Task requirements — Could you copy the records below exactly, leaving out any pictures they include?
- Opening Delimiter -
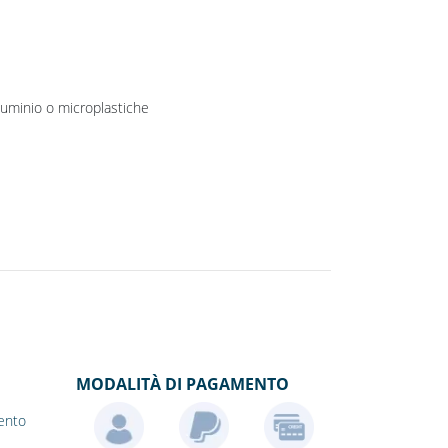
lluminio o microplastiche
MODALITÀ DI PAGAMENTO
ento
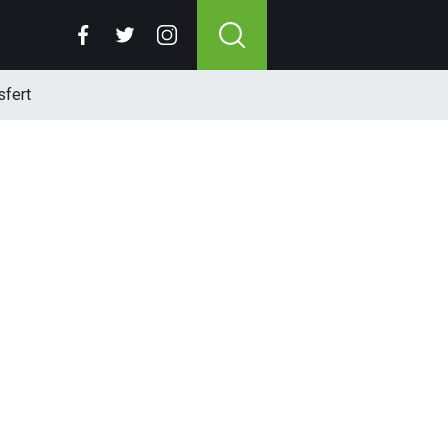
sfert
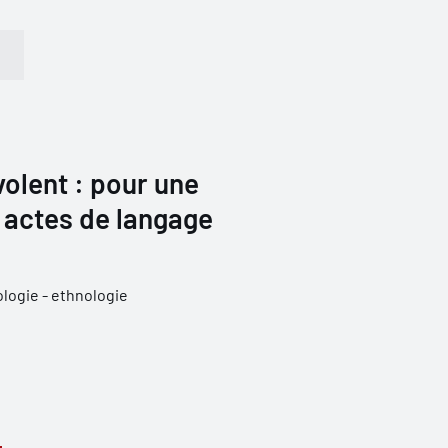
volent : pour une
 actes de langage
logie - ethnologie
- Closing Delimiter -
Task solution —
lluminio o microplastiche
MODALITÀ DI PAGAMENTO
ento
sfert
volent : pour une
 actes de langage
logie - ethnologie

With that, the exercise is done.